**What you will do:** To complete this task, print all the data below exactly but leave out the images.
+++
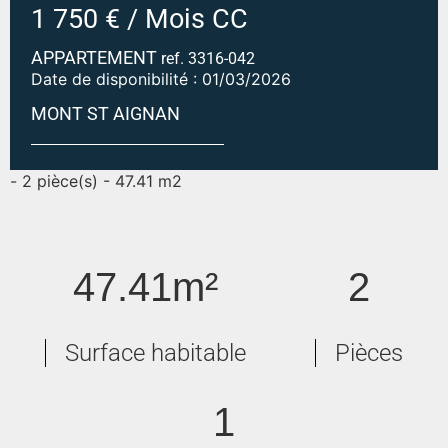
1 750 € / Mois CC
APPARTEMENT
ref. 3316-042
Date de disponibilité : 01/03/2026
MONT ST AIGNAN
F2 MAISON PERSONNES AGEES MONT-SAINT-AIGNAN
- 2 pièce(s) - 47.41 m2
47.41m²
2
Surface habitable
Pièces
1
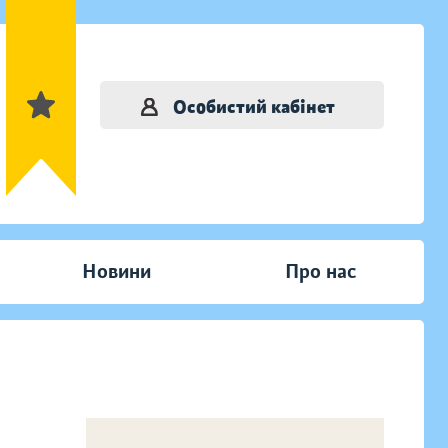
Особистий кабінет
Новини
Про нас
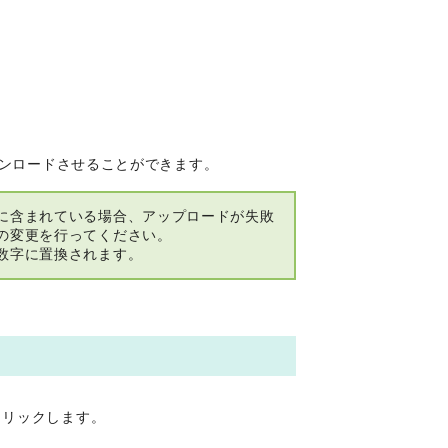
ウンロードさせることができます。
に含まれている場合、アップロードが失敗
の変更を行ってください。
数字に置換されます。
クリックします。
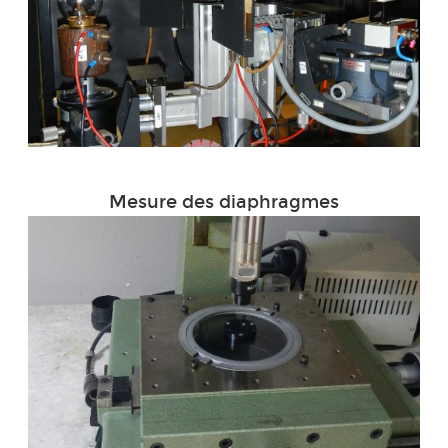
Mesure des diaphragmes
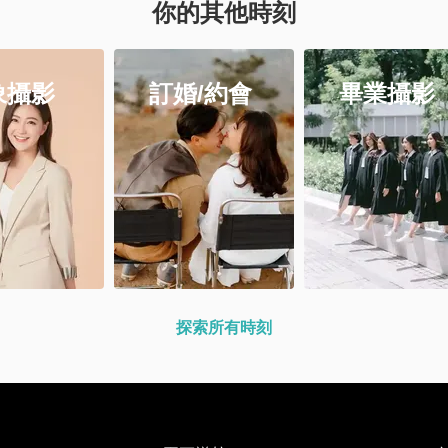
你的​其他時刻
象攝影
訂婚/約會
畢業攝影
探索所有時刻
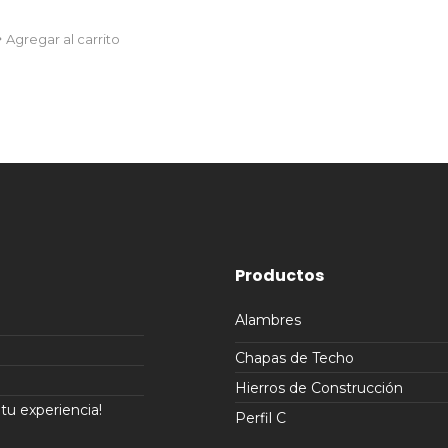
Agregar al carrito
Productos
Alambres
Chapas de Techo
Hierros de Construcción
u experiencia!
Perfil C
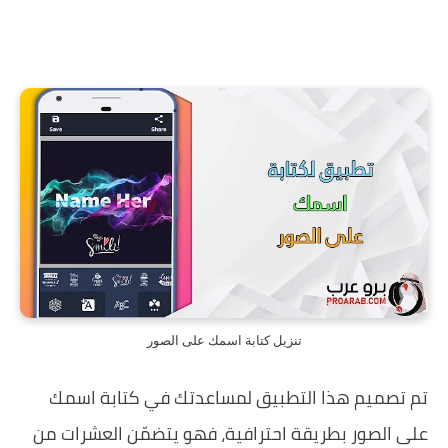
تنزيل كتابة اسمك على الصور
تم تصميم هذا التطبيق لمساعدتك في كتابة اسمك
على الصور بطريقة احترافية، فهو يتضمّن العشرات من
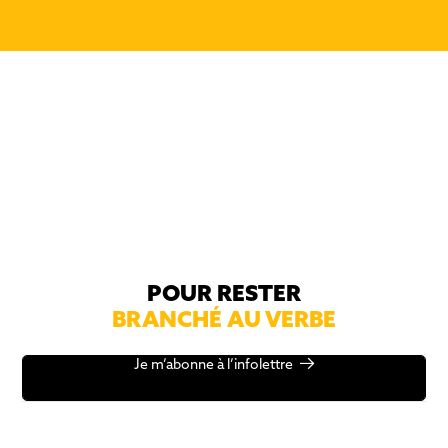
POUR RESTER
BRANCHÉ AU VERBE
Je m’abonne à l’infolettre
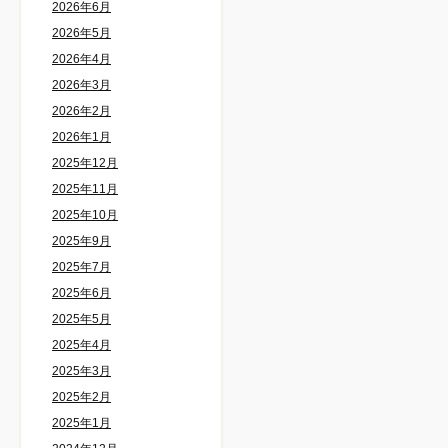
2026年6月
2026年5月
2026年4月
2026年3月
2026年2月
2026年1月
2025年12月
2025年11月
2025年10月
2025年9月
2025年7月
2025年6月
2025年5月
2025年4月
2025年3月
2025年2月
2025年1月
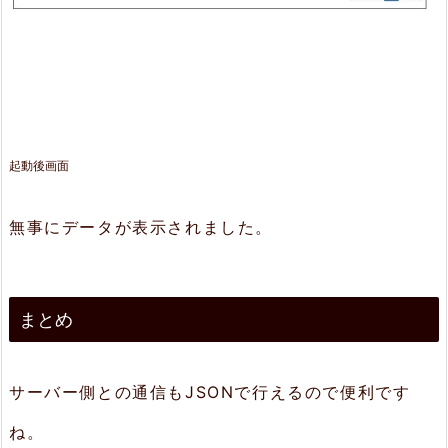
起動後画面
無事にデータが表示されました。
まとめ
サーバー側との通信もJSONで行えるので便利です
ね。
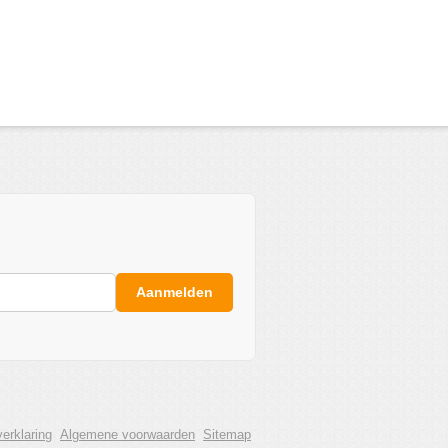
Aanmelden
erklaring
Algemene voorwaarden
Sitemap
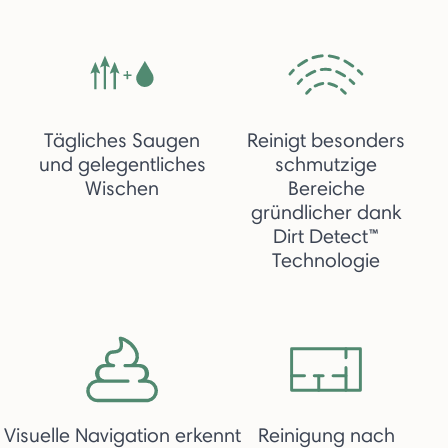
Tägliches Saugen
Reinigt besonders
und gelegentliches
schmutzige
Wischen
Bereiche
gründlicher dank
Dirt Detect™
Technologie
Visuelle Navigation erkennt
Reinigung nach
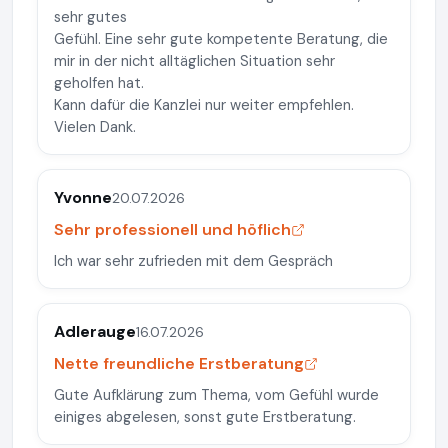
sehr gutes
Gefühl. Eine sehr gute kompetente Beratung, die
mir in der nicht alltäglichen Situation sehr
geholfen hat.
Kann dafür die Kanzlei nur weiter empfehlen.
Vielen Dank.
Yvonne
20.07.2026
Sehr professionell und höflich
Ich war sehr zufrieden mit dem Gespräch
Adlerauge
16.07.2026
Nette freundliche Erstberatung
Gute Aufklärung zum Thema, vom Gefühl wurde
einiges abgelesen, sonst gute Erstberatung.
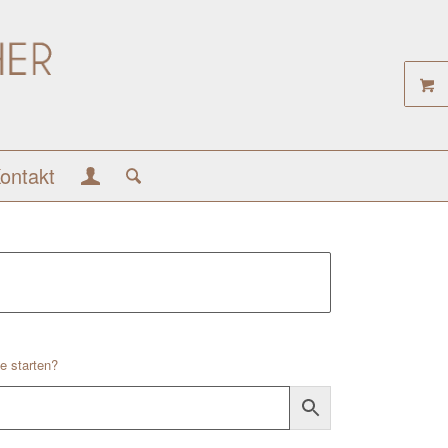
ontakt
e starten?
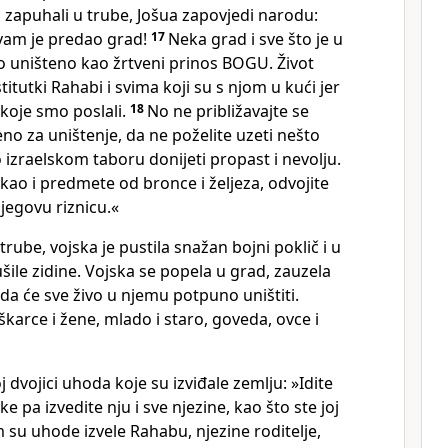
i zapuhali u trube, Jošua zapovjedi narodu:
 vam je predao grad!
17
Neka grad i sve što je u
uništeno kao žrtveni prinos BOGU. Život
itutki Rahabi i svima koji su s njom u kući jer
 koje smo poslali.
18
No ne približavajte se
o za uništenje, da ne poželite uzeti nešto
o izraelskom taboru donijeti propast i nevolju.
, kao i predmete od bronce i željeza, odvojite
njegovu riznicu.«
trube, vojska je pustila snažan bojni poklič i u
šile zidine. Vojska se popela u grad, zauzela
da će sve živo u njemu potpuno uništiti.
arce i žene, mlado i staro, goveda, ovce i
 dvojici uhoda koje su izviđale zemlju: »Idite
e pa izvedite nju i sve njezine, kao što ste joj
su uhode izvele Rahabu, njezine roditelje,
+++
**Answer box:**
1 750 € / Mois CC
APPARTEMENT
ref. 3316-042
Date de disponibilité : 01/03/2026
MONT ST AIGNAN
F2 MAISON PERSONNES AGEES MONT-SAINT-AIGNAN
- 2 pièce(s) - 47.41 m2
47.41m²
2
Surface habitable
Pièces
1
Особистий кабінет
Новини
Про нас
ウンロードさせることができます。
に含まれている場合、アップロードが失敗
の変更を行ってください。
数字に置換されます。
クリックします。
Mesure des diaphragmes
你的​其他時刻
象攝影
訂婚/約會
畢業攝影
探索所有時刻
Agregar al carrito
Productos
Alambres
Chapas de Techo
Hierros de Construcción
u experiencia!
Perfil C
تنزيل كتابة اسمك على الصور
تم تصميم هذا التطبيق لمساعدتك في كتابة اسمك
على الصور بطريقة احترافية، فهو يتضمّن العشرات من
POUR RESTER
BRANCHÉ AU VERBE
Je m’abonne à l’infolettre
2026年6月
2026年5月
2026年4月
2026年3月
2026年2月
2026年1月
2025年12月
2025年11月
2025年10月
2025年9月
2025年7月
2025年6月
2025年5月
2025年4月
2025年3月
2025年2月
2025年1月
起動後画面
無事にデータが表示されました。
まとめ
サーバー側との通信もJSONで行えるので便利です
ね。
Aanmelden
erklaring
Algemene voorwaarden
Sitemap
Tägliches Saugen
Reinigt besonders
und gelegentliches
schmutzige
Wischen
Bereiche
gründlicher dank
Dirt Detect™
Technologie
Visuelle Navigation erkennt
Reinigung nach
sehr gutes
Gefühl. Eine sehr gute kompetente Beratung, die
mir in der nicht alltäglichen Situation sehr
geholfen hat.
Kann dafür die Kanzlei nur weiter empfehlen.
Vielen Dank.
Yvonne
20.07.2026
Sehr professionell und höflich
Ich war sehr zufrieden mit dem Gespräch
Adlerauge
16.07.2026
Nette freundliche Erstberatung
Gute Aufklärung zum Thema, vom Gefühl wurde
einiges abgelesen, sonst gute Erstberatung.
ontakt
e starten?
i zapuhali u trube, Jošua zapovjedi narodu:
 vam je predao grad!
17
Neka grad i sve što je u
uništeno kao žrtveni prinos BOGU. Život
itutki Rahabi i svima koji su s njom u kući jer
 koje smo poslali.
18
No ne približavajte se
o za uništenje, da ne poželite uzeti nešto
o izraelskom taboru donijeti propast i nevolju.
, kao i predmete od bronce i željeza, odvojite
njegovu riznicu.«
trube, vojska je pustila snažan bojni poklič i u
šile zidine. Vojska se popela u grad, zauzela
da će sve živo u njemu potpuno uništiti.
arce i žene, mlado i staro, goveda, ovce i
 dvojici uhoda koje su izviđale zemlju: »Idite
e pa izvedite nju i sve njezine, kao što ste joj
su uhode izvele Rahabu, njezine roditelje,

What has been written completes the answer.